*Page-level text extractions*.
[Start of section]
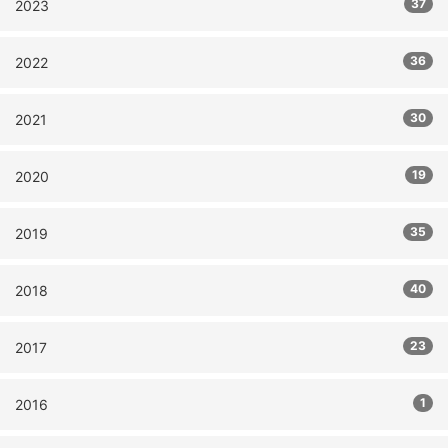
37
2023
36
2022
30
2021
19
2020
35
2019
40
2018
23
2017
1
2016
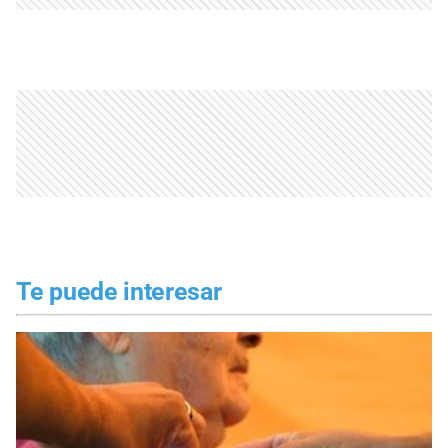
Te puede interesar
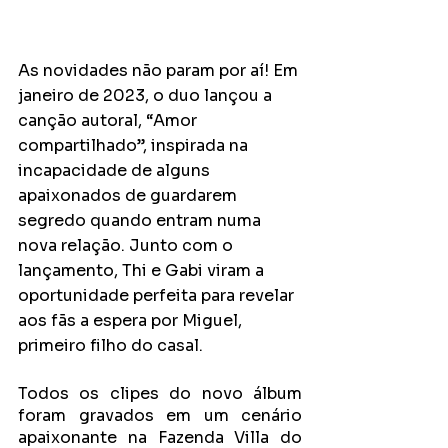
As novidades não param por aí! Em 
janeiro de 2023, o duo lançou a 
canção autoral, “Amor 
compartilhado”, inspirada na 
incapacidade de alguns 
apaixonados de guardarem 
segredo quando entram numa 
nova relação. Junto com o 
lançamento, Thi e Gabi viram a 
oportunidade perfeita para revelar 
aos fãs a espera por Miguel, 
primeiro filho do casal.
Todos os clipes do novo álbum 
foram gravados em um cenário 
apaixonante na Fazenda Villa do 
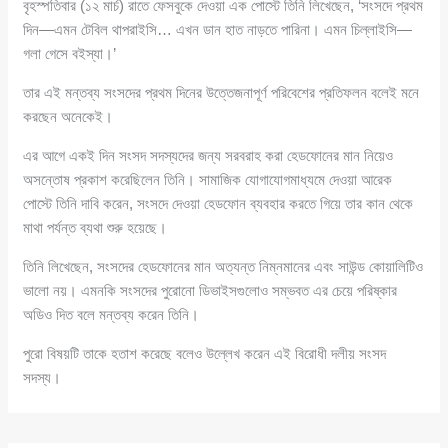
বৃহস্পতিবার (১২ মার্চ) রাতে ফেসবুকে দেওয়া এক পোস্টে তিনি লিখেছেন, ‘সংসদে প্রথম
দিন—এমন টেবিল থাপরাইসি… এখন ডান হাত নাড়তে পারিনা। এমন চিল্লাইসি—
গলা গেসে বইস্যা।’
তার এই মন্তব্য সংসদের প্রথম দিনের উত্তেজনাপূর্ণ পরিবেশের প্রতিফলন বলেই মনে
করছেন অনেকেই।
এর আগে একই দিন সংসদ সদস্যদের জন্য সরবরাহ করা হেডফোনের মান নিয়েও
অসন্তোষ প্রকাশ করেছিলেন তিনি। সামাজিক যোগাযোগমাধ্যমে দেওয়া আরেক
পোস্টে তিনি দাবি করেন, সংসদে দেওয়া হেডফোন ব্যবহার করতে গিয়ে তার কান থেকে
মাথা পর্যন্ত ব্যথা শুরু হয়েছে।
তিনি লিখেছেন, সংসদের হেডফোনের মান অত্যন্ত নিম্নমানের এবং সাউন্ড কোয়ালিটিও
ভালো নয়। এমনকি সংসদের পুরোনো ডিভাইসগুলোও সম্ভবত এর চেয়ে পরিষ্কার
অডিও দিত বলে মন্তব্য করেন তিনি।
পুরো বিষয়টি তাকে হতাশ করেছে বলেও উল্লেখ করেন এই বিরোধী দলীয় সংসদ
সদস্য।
[End of section]
[Start of section]
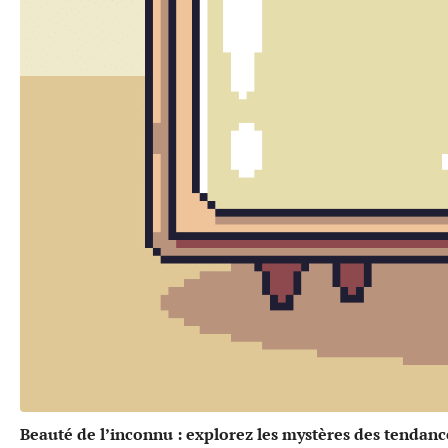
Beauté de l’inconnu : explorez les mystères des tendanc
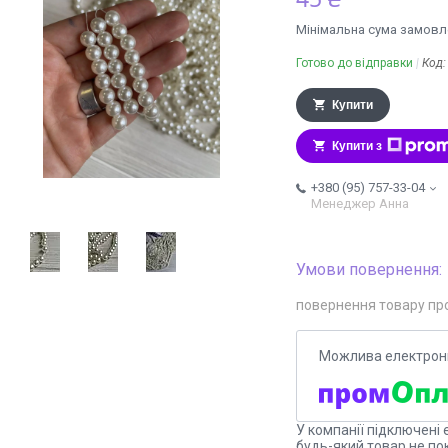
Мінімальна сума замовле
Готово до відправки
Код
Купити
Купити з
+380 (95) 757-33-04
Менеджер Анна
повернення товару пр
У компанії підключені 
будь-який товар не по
[End of section]
*Exercise description*.
After locating "incapacidade de alguns" and "করছেন অনেকেই।" in the records above, return exactly the line holding each one and every line between them; leave out the pictures.

*Completed exercise*.
incapacidade de alguns 
apaixonados de guardarem 
segredo quando entram numa 
nova relação. Junto com o 
lançamento, Thi e Gabi viram a 
oportunidade perfeita para revelar 
aos fãs a espera por Miguel, 
primeiro filho do casal.
Todos os clipes do novo álbum 
foram gravados em um cenário 
apaixonante na Fazenda Villa do 
বৃহস্পতিবার (১২ মার্চ) রাতে ফেসবুকে দেওয়া এক পোস্টে তিনি লিখেছেন, ‘সংসদে প্রথম
দিন—এমন টেবিল থাপরাইসি… এখন ডান হাত নাড়তে পারিনা। এমন চিল্লাইসি—
গলা গেসে বইস্যা।’
তার এই মন্তব্য সংসদের প্রথম দিনের উত্তেজনাপূর্ণ পরিবেশের প্রতিফলন বলেই মনে
করছেন অনেকেই।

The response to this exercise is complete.